Eu já não tenho paciência para lidar com mediocridades. Tornei-me uma pessoa
exigente. Não quero estar em lugares onde desfilam vaidades. Eu prefiro as
pessoas simples, inteligentes, que têm assunto e tutano na cabeça. Aborrece-me
pessoas invejosas que tentam destruir quem elas admiram, cobiçando seus feitos,
talento e sabedoria. Eu não suporto conversas intermináveis, para discutir
assuntos inúteis sobre vidas alheias, sobre as quais eu nem quero saber. [...]
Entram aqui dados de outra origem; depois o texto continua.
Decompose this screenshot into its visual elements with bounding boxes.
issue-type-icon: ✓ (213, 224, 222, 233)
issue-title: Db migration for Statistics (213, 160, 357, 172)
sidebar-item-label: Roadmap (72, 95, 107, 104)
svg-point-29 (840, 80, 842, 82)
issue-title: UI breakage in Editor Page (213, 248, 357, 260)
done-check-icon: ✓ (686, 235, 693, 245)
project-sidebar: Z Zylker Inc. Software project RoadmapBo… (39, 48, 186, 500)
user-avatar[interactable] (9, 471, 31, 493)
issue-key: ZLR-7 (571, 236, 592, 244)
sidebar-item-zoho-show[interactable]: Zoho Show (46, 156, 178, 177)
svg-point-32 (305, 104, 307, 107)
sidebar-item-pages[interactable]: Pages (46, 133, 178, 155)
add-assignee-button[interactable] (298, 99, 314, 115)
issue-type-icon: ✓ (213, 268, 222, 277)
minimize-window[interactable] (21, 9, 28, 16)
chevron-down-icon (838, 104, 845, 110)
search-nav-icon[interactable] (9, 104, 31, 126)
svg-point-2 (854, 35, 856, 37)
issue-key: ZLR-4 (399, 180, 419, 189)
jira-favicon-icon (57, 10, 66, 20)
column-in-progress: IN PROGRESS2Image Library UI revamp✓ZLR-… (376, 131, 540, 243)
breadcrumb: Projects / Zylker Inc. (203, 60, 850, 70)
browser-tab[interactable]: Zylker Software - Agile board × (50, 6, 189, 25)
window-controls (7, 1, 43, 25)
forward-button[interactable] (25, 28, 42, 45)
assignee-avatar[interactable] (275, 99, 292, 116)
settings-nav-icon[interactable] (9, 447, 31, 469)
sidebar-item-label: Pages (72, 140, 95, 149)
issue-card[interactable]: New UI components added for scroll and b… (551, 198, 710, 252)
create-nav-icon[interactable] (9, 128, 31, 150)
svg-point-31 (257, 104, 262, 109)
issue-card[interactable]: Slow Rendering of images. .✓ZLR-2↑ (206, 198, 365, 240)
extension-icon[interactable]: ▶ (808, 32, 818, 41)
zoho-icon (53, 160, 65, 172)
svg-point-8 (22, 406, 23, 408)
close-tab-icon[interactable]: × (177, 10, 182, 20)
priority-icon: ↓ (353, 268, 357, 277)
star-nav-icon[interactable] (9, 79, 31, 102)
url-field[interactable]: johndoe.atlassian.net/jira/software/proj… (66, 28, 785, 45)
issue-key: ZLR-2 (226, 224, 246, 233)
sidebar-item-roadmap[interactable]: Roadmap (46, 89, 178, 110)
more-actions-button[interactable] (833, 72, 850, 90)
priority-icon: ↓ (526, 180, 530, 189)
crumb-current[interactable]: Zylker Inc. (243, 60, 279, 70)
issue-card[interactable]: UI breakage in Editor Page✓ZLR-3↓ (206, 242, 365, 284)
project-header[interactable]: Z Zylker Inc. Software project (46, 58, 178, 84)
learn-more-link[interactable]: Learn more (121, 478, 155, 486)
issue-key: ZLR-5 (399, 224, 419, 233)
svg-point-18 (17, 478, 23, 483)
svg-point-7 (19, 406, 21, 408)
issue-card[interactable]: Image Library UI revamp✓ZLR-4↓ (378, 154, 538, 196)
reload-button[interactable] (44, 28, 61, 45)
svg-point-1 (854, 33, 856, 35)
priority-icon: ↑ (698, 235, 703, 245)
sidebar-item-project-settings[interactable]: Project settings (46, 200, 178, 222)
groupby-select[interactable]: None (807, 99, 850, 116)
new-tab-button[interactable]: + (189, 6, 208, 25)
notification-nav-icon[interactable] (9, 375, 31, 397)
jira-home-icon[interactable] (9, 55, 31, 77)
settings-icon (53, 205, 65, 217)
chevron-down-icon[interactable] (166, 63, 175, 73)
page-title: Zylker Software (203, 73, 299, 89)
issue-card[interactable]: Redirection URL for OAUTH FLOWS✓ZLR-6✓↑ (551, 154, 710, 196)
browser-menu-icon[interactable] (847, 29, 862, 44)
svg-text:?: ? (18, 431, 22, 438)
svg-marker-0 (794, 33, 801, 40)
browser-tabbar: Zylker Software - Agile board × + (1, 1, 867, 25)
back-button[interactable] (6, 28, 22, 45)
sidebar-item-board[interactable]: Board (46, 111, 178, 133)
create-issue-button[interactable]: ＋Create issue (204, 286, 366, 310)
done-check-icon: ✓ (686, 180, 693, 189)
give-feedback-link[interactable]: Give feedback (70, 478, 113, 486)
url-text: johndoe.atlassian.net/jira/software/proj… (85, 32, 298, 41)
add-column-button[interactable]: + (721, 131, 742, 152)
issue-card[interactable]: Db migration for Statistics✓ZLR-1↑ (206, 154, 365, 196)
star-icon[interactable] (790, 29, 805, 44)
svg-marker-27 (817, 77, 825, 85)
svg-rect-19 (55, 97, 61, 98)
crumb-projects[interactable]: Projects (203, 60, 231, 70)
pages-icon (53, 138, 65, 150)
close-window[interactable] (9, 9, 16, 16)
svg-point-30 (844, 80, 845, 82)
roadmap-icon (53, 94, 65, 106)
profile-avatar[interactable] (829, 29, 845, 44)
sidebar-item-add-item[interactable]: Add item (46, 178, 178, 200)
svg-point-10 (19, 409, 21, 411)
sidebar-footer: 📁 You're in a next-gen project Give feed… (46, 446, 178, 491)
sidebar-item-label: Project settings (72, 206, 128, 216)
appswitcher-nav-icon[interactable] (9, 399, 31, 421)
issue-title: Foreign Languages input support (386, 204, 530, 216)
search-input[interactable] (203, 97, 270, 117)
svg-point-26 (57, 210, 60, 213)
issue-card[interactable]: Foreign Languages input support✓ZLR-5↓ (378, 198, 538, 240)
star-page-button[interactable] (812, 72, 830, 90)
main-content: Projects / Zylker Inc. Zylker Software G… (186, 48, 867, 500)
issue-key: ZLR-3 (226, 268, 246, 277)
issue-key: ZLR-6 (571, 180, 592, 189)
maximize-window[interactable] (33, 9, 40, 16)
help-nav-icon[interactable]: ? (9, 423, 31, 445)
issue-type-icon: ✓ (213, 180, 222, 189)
Embora seja uma mulher das Letras, já não tenho tempo para debater
vírgulas...”. (Quando Já Se Viveu 60 Anos, p. 99).
A persona
do amor, mulher que nunca é neutra, também figura na manifestação de
personagens multifacetários - inclusive em Francês - que registram seus dramas
(e tragédias) nas histórias de “doçura do mel”... ou desiludidas... São rostos
desnudos de amantes que, em representação literária, sob o céu amazônico, expressam
o anseio humano comum de encontrar o: “Amor Maior do Mundo”, “Amor Invisível”,
“Amor Antigo” “Amor Atrevido” e outras infinitas formas de amor (ou de amar?)
consoantes no livro.
O poema que praticamente abre o livro é “Bênção do Amor”. Um
poemeto escrito em oito versos, sendo o “verso de prata” uma “redondilha
maior”, o texto foi concebido para dar ao leitor o máximo de poesia em um
mínimo de palavras: “...Refúgio das horas tristes, acolhe-me./Dá-me a bênção da
poesia inatingível/E por isso, talvez a mais preciosa”. (p. 15). O que mais me chamou à atenção em “Bênção”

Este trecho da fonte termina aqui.